The lines below that include the word "world" are to be reported.

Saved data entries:
----
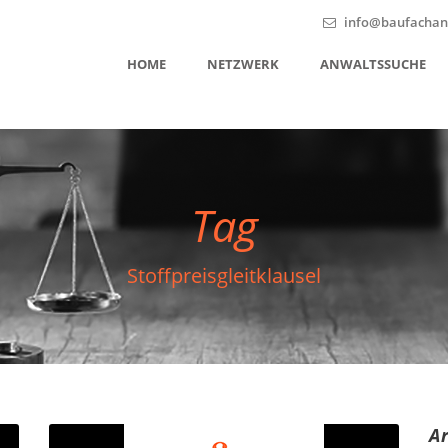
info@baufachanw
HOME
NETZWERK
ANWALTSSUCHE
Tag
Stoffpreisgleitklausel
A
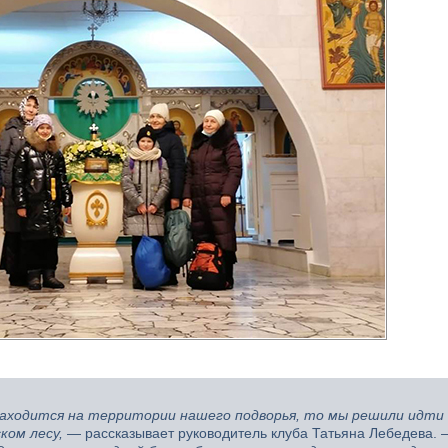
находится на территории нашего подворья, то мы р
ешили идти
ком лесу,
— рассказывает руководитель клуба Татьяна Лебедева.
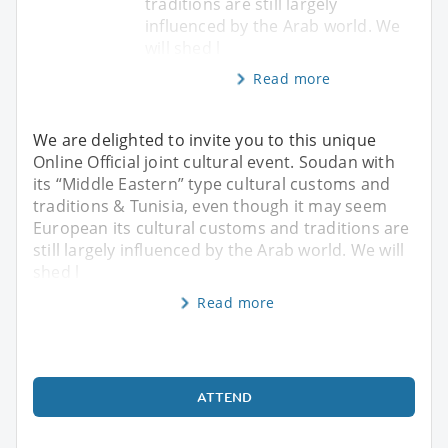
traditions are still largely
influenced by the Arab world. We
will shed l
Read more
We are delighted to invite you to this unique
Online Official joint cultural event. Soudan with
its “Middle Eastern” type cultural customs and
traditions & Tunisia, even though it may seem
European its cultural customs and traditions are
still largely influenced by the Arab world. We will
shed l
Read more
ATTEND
----
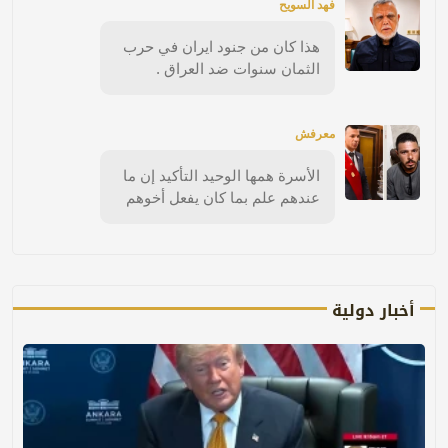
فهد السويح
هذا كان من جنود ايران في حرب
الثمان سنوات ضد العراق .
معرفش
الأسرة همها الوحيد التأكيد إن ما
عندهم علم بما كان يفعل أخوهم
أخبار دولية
----
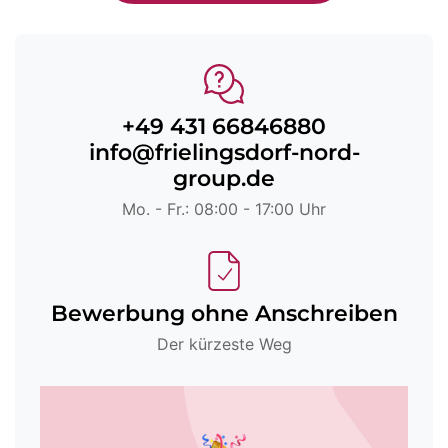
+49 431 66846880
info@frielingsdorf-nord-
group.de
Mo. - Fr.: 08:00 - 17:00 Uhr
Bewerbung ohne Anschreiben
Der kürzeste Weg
----
### OUTPUT OF THE TASK
influenced by the Arab world. We
still largely influenced by the Arab world. We will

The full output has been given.